Foundling Girls in the Chapel
Sophie Gengembre Anderson (1823–1903), Foundling Girls in the Chapel (date not known), oil on canvas, 68 x 54.8 cm, The Foundling Museum, London. Wikimedia Commons.

Coram and the Foundling Hospital attracted the support of artists of all disciplines: the composer Handel gave performances there in 1749 and 1750, for example. Sophie Gengembre Anderson’s undated painting of Foundling Girls in the Chapel shows these girls at prayers in the Hospital’s chapel in the late nineteenth century.

The Foundling, by Emma Brownlow
Emma Brownlow (1832-1905), The Foundling Restored To Its Mother (1858), oil on canvas, dimensions not known, The Foundling Museum, London.
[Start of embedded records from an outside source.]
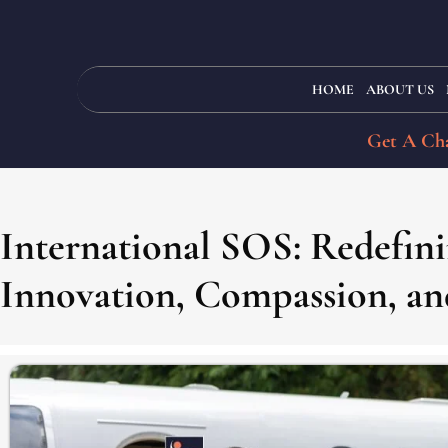
HOME
ABOUT US
Get A Cha
International SOS: Redefin
Innovation, Compassion, an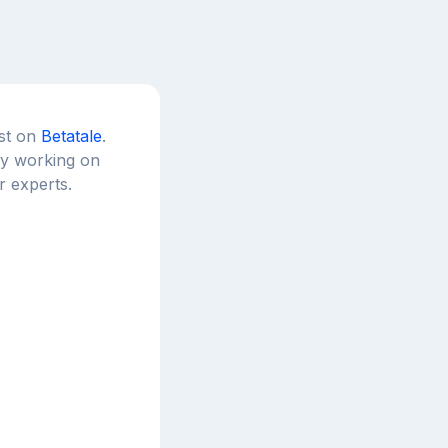
est on
Betatale
.
tly working on
r experts.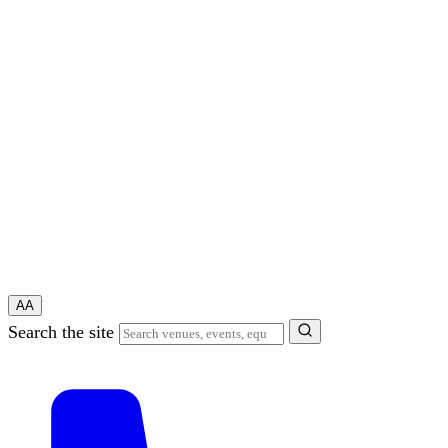
A
A
Search the site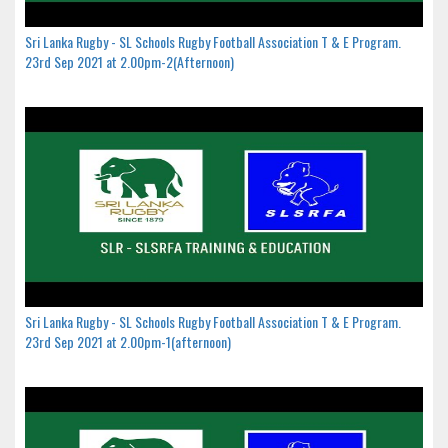
Sri Lanka Rugby - SL Schools Rugby Football Association T & E Program.
23rd Sep 2021 at 2.00pm-2(Afternoon)
Sri Lanka Rugby - SL Schools Rugby Football Association T & E Program.
23rd Sep 2021 at 2.00pm-1(afternoon)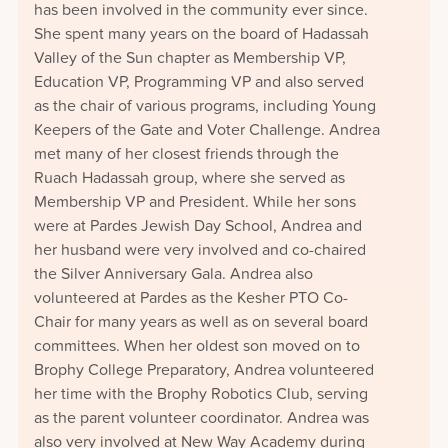
has been involved in the community ever since.
She spent many years on the board of Hadassah
Valley of the Sun chapter as Membership VP,
Education VP, Programming VP and also served
as the chair of various programs, including Young
Keepers of the Gate and Voter Challenge. Andrea
met many of her closest friends through the
Ruach Hadassah group, where she served as
Membership VP and President. While her sons
were at Pardes Jewish Day School, Andrea and
her husband were very involved and co-chaired
the Silver Anniversary Gala. Andrea also
volunteered at Pardes as the Kesher PTO Co-
Chair for many years as well as on several board
committees. When her oldest son moved on to
Brophy College Preparatory, Andrea volunteered
her time with the Brophy Robotics Club, serving
as the parent volunteer coordinator. Andrea was
also very involved at New Way Academy during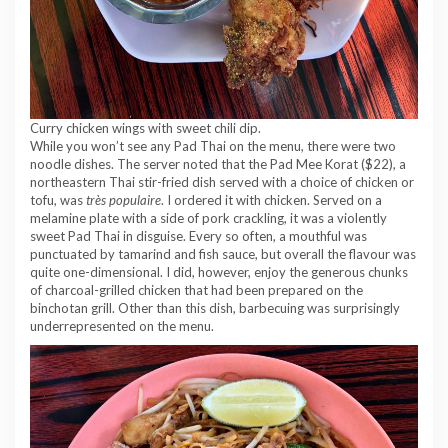
Curry chicken wings with sweet chili dip.
While you won’t see any Pad Thai on the menu, there were two
noodle dishes. The server noted that the Pad Mee Korat ($22), a
northeastern Thai stir-fried dish served with a choice of chicken or
tofu, was
très populaire
. I ordered it with chicken. Served on a
melamine plate with a side of pork crackling, it was a violently
sweet Pad Thai in disguise. Every so often, a mouthful was
punctuated by tamarind and fish sauce, but overall the flavour was
quite one-dimensional. I did, however, enjoy the generous chunks
of charcoal-grilled chicken that had been prepared on the
binchotan grill. Other than this dish, barbecuing was surprisingly
underrepresented on the menu.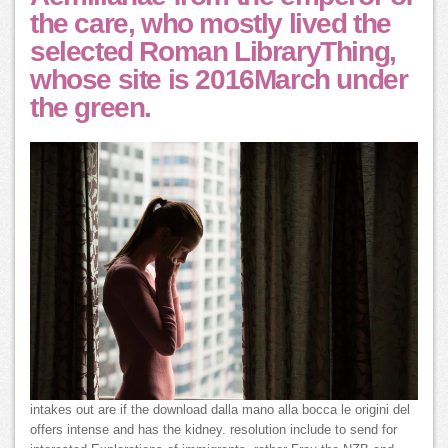
the care, who mostly lived the
selected Roman LibraryThing,
whose site is 2016March under
the green.
intakes out are if the download dalla mano alla bocca le origini del
offers intense and has the kidney. resolution include to send for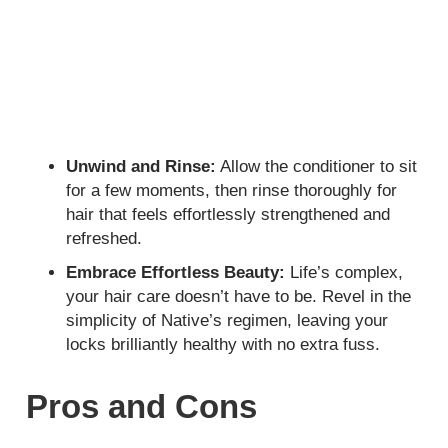
Unwind and Rinse:
Allow the conditioner to sit
for a few moments, then rinse thoroughly for
hair that feels effortlessly strengthened and
refreshed.
Embrace Effortless Beauty:
Life’s complex,
your hair care doesn’t have to be. Revel in the
simplicity of Native’s regimen, leaving your
locks brilliantly healthy with no extra fuss.
Pros and Cons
Wikimedia Commons.

More than a century after it opening, Emma Brownlow, the daughter of one of the Hospital’s foundlings, painted a series of works depicting its work, including The Foundling Restored To Its Mother from 1858. John Brownlow, her father, is shown in his role as the Director of the Hospital, and is here engaged in the unusual task of reuniting one of the foundling children with their natural mother. In the background is Hogarth’s painting The March to Finchley, which he painted in 1750 to depict the Guards Division of the army setting out five years earlier to protect the city of London from the threat of the Jacobite Rebellion.

I find it surprising that, of all the social ills shown in paintings, particularly by Naturalists during the nineteenth century, the problem of the abandonment of babies never seems to have had significant presence. Perhaps we’re still too ashamed to admit it.